“Literature is an artificial universe,” author Kathryn Schulz recently declared in the New York Times; “the written word, unlike the natural world, can’t be counted on to obey a set of laws.” Schulz was criticizing the value of Franco Moretti’s “distant reading,” although her critique seemed more like a broadside against “culturomics,” the aggressively quantitative approach to studying culture (Michel et al.). Culturomics was coined with a nod to the data-intensive field of genomics, which studies complex biological systems using computational models rather than the more analog, descriptive models of a prior era. Schulz is far from alone in worrying about the reductionism that digital methods entail, and her negative view of the attempt to find meaningful patterns in the combined, processed text of millions of books predominates in the humanities.
Historians largely share this skepticism toward what many view as superficial approaches focused on word units in the same way that bioinformatics focuses on DNA sequences. Many of our colleagues question the validity of text mining because they have generally found meaning in a much wider variety of cultural artifacts than just text, and, like most literary scholars, consider words themselves to be context-dependent and frequently ambiguous. Although occasionally intrigued by it, most historians have taken issue with Google’s Ngram Viewer, the search company’s tool for scanning literature by n-grams, or word units. Michael O’Malley, for example, laments that “Google ignores morphology: it ignores the meanings of words themselves when it searches. . . . [The] Ngram Viewer reflects this lack of interest in meaning. It disambiguates words, takes them entirely out of context and completely ignores their meaning . . . something that’s offensive [End Page 69] to the practice of history, which depends on the meaning of words in historic context.”

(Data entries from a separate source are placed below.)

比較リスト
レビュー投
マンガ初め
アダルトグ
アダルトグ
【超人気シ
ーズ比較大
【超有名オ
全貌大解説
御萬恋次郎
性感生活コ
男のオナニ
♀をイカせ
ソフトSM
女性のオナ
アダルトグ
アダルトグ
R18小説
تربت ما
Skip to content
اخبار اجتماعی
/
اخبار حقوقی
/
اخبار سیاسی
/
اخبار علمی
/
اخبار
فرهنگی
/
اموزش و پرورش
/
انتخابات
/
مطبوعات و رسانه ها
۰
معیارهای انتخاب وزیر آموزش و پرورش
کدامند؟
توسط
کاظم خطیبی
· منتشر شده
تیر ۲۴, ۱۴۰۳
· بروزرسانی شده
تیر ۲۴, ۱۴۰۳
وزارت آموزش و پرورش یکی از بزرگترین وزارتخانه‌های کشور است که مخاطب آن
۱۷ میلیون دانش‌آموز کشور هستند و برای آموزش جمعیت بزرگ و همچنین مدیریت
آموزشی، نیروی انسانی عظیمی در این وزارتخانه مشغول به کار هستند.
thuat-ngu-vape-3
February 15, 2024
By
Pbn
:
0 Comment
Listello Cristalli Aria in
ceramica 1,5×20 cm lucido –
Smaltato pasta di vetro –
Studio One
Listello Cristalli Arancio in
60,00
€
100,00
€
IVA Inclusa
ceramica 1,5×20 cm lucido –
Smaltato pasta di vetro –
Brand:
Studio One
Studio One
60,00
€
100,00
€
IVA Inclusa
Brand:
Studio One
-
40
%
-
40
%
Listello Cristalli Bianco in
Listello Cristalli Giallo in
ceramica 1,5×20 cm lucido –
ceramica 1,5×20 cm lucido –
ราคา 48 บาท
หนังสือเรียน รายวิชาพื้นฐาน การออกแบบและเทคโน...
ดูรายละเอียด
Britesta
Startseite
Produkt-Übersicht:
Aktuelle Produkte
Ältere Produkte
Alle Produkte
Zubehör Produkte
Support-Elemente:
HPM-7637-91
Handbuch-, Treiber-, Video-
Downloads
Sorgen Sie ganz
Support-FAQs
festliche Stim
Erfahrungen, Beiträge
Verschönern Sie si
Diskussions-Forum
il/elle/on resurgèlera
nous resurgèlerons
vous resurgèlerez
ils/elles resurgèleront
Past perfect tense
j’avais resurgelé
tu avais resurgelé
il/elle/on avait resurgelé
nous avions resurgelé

Such heated rhetoric—probably inflamed in the humanities by the overwhelming and largely positive attention that culturomics has received in the scientific and popular press—unfortunately has forged in many scholars’ minds a cleft between our beloved, traditional close reading and untested, computer-enhanced distant reading. But what if we could move seamlessly between traditional and computational methods as demanded by our research interests and the evidence available to us?
In the course of several research projects exploring the use of text mining in history, we have found that it is both possible and profitable to move between these supposed methodological poles. Indeed, one of the most productive and thorough ways to do research, given the recent availability of large archival corpora, is to have a conversation with the data in the same way that we have traditionally conversed with literature: by asking it questions, ascertaining what the data reflects back, and combining digital results with other evidence acquired through less technical means.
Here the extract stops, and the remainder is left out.